# Text Chunking, Embedding, and Vector Store Indexing

In [3]:
import pandas as pd

df=pd.read_csv("../data/processed/filtered_complaints.csv")
df = df[['Complaint ID', 'Mapped Product', 'cleaned_narrative']].dropna()


In [5]:
from langchain.text_splitter import RecursiveCharacterTextSplitter

chunk_size = 300
chunk_overlap = 50

text_splitter = RecursiveCharacterTextSplitter(
    chunk_size=chunk_size,
    chunk_overlap=chunk_overlap
)

chunks = []

for idx, row in df.iterrows():
    text = row['cleaned_narrative']
    chunked_texts = text_splitter.split_text(text)
    for chunk in chunked_texts:
        chunks.append({
            'chunk': chunk,
            'complaint_id': row['Complaint ID'],
            'product': row['Mapped Product']
        })

# Convert to DataFrame
chunk_df = pd.DataFrame(chunks)

In [3]:
chunk_df.head()

Unnamed: 0,chunk,complaint_id,product
0,a xxxx xxxx card was opened under my name by a...,14069121,Credit card
1,and immediately closed the card however they h...,14069121,Credit card
2,i made the mistake of using my wellsfargo debi...,14061897,Savings account
3,i went into the branch and was told they could...,14061897,Savings account
4,i waited a few days and got a letter stating m...,14061897,Savings account


In [6]:
chunk_df.to_csv('../data/processed/text_chunks.csv', index=False)

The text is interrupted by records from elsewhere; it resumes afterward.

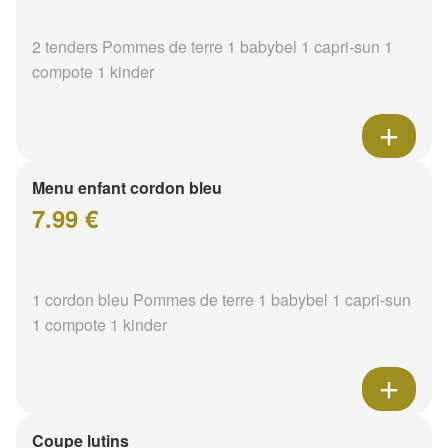
2 tenders Pommes de terre 1 babybel 1 capri-sun 1
compote 1 kinder
Menu enfant cordon bleu
7.99 €
1 cordon bleu Pommes de terre 1 babybel 1 capri-sun
1 compote 1 kinder
Coupe lutins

# Load Model and Encode Chunks

In [7]:

# Preview the content
print(chunk_df.head())


                                               chunk  complaint_id  \
0  a xxxx xxxx card was opened under my name by a...      14069121   
1  and immediately closed the card however they h...      14069121   
2  i made the mistake of using my wellsfargo debi...      14061897   
3  i went into the branch and was told they could...      14061897   
4  i waited a few days and got a letter stating m...      14061897   

           product  
0      Credit card  
1      Credit card  
2  Savings account  
3  Savings account  
4  Savings account  


In [16]:
import pandas as pd
from sentence_transformers import SentenceTransformer
from chromadb import PersistentClient
from tqdm import tqdm

# Load your chunk data CSV
text_chunk = pd.read_csv("../data/processed/text_chunks.csv")

# Function to sample chunks
def sample_chunks(group, max_samples):
    return group.sample(n=min(len(group), max_samples), random_state=42)

# Sample chunks from each product
max_per_product = 1250  # Adjust this number to get closer to 5000 total
subset = text_chunk.groupby('product').apply(lambda x: sample_chunks(x, max_per_product)).reset_index(drop=True)

# If the total is less than 5000, sample more randomly from the entire dataset
while len(subset) < 5000:
    additional_samples = text_chunk.sample(n=5000 - len(subset), random_state=42)
    subset = pd.concat([subset, additional_samples]).drop_duplicates().reset_index(drop=True)

# Limit to 5000 chunks if necessary
subset = subset.sample(n=min(len(subset), 5000), random_state=42).reset_index(drop=True)

# Initialize Chroma client (persistent storage)
client = PersistentClient(path="../vector_store")
collection = client.get_or_create_collection("complaints")

# Load embedding model
print("Loading embedding model...")
model = SentenceTransformer("all-MiniLM-L6-v2")

# Prepare data
texts = subset['chunk'].tolist()
ids = [f"{row['complaint_id']}_{i}" for i, row in subset.iterrows()]
metadatas = subset[['complaint_id', 'product']].to_dict(orient='records')

# Generate embeddings with progress bar
print("Generating embeddings...")
embeddings = model.encode(texts, batch_size=32, show_progress_bar=True).tolist()

# Add data to Chroma vector store
print("Saving to Chroma vector store...")
collection.add(
    documents=texts,
    embeddings=embeddings,
    ids=ids,
    metadatas=metadatas
)

print("✅ Embeddings and metadata successfully stored in vector_store.")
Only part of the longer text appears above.